▶ [WHAT TO DO]:
Your output should be the full listing, unchanged.

▶ [DATA FOR THIS TASK]:
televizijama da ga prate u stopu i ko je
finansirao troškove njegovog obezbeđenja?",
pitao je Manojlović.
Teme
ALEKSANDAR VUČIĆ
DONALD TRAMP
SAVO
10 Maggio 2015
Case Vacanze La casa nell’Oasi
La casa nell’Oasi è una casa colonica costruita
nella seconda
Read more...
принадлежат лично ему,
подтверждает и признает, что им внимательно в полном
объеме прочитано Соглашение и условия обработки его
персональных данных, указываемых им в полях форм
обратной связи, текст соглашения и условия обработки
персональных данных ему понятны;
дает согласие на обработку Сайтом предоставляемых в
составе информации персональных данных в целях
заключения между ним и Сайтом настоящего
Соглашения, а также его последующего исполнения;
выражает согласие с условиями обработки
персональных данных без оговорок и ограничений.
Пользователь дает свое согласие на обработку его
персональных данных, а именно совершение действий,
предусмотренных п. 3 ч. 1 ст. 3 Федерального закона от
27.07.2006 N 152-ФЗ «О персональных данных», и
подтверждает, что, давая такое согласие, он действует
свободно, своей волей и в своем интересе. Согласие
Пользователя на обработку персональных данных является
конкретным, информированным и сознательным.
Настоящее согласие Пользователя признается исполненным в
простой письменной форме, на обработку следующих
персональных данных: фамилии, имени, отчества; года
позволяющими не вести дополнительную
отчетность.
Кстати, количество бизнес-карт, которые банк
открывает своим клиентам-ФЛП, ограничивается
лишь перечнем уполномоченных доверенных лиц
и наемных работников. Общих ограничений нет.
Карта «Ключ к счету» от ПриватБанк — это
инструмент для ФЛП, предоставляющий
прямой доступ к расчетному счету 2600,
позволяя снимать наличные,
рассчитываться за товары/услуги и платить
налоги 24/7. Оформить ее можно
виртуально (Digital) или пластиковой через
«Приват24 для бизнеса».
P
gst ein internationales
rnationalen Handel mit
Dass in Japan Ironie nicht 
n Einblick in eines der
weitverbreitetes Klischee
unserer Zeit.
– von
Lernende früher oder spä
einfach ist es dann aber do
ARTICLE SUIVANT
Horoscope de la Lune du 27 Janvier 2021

▶ [EXERCISE RESPONSE]:
televizijama da ga prate u stopu i ko je
finansirao troškove njegovog obezbeđenja?",
pitao je Manojlović.
Teme
ALEKSANDAR VUČIĆ
DONALD TRAMP
SAVO
10 Maggio 2015
Case Vacanze La casa nell’Oasi
La casa nell’Oasi è una casa colonica costruita
nella seconda
Read more...
принадлежат лично ему,
подтверждает и признает, что им внимательно в полном
объеме прочитано Соглашение и условия обработки его
персональных данных, указываемых им в полях форм
обратной связи, текст соглашения и условия обработки
персональных данных ему понятны;
дает согласие на обработку Сайтом предоставляемых в
составе информации персональных данных в целях
заключения между ним и Сайтом настоящего
Соглашения, а также его последующего исполнения;
выражает согласие с условиями обработки
персональных данных без оговорок и ограничений.
Пользователь дает свое согласие на обработку его
персональных данных, а именно совершение действий,
предусмотренных п. 3 ч. 1 ст. 3 Федерального закона от
27.07.2006 N 152-ФЗ «О персональных данных», и
подтверждает, что, давая такое согласие, он действует
свободно, своей волей и в своем интересе. Согласие
Пользователя на обработку персональных данных является
конкретным, информированным и сознательным.
Настоящее согласие Пользователя признается исполненным в
простой письменной форме, на обработку следующих
персональных данных: фамилии, имени, отчества; года
позволяющими не вести дополнительную
отчетность.
Кстати, количество бизнес-карт, которые банк
открывает своим клиентам-ФЛП, ограничивается
лишь перечнем уполномоченных доверенных лиц
и наемных работников. Общих ограничений нет.
Карта «Ключ к счету» от ПриватБанк — это
инструмент для ФЛП, предоставляющий
прямой доступ к расчетному счету 2600,
позволяя снимать наличные,
рассчитываться за товары/услуги и платить
налоги 24/7. Оформить ее можно
виртуально (Digital) или пластиковой через
«Приват24 для бизнеса».
P
gst ein internationales
rnationalen Handel mit
Dass in Japan Ironie nicht 
n Einblick in eines der
weitverbreitetes Klischee
unserer Zeit.
– von
Lernende früher oder spä
einfach ist es dann aber do
ARTICLE SUIVANT
Horoscope de la Lune du 27 Janvier 2021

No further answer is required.